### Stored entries
▶

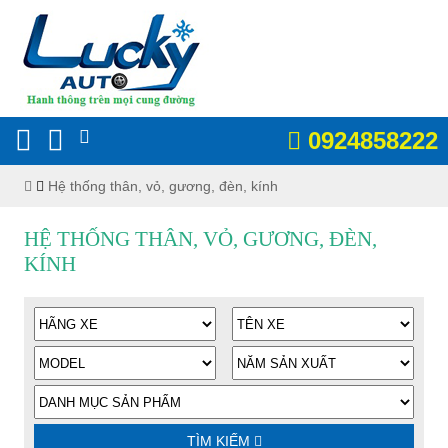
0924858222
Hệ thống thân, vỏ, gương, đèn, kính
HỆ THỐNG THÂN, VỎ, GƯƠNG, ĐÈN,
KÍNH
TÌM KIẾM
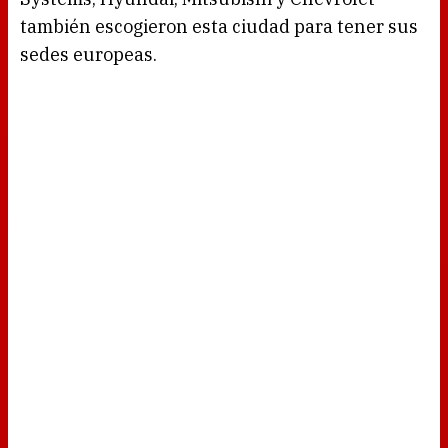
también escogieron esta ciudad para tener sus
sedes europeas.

◀
▶

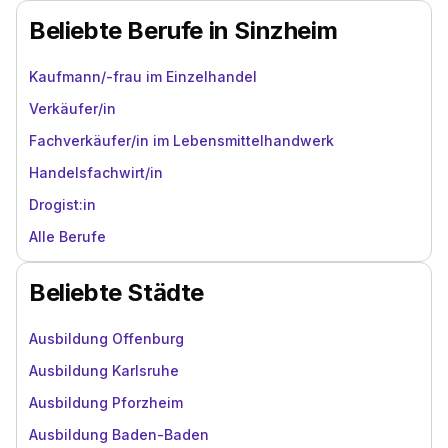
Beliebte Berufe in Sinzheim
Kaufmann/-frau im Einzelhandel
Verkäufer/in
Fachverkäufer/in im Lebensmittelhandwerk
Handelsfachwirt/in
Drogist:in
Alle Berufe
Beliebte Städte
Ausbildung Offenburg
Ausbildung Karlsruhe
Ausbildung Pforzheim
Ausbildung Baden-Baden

◀
▶

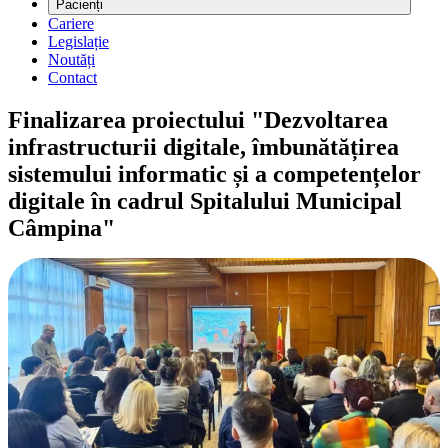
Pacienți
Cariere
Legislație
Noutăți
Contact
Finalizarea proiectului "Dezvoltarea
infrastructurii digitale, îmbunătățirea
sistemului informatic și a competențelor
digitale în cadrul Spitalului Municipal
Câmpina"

◀

### TASK PROMPT
Please say how many lines in the records above contain the word "Ausbildung". Give the number alone.

### ANSWER BELOW
4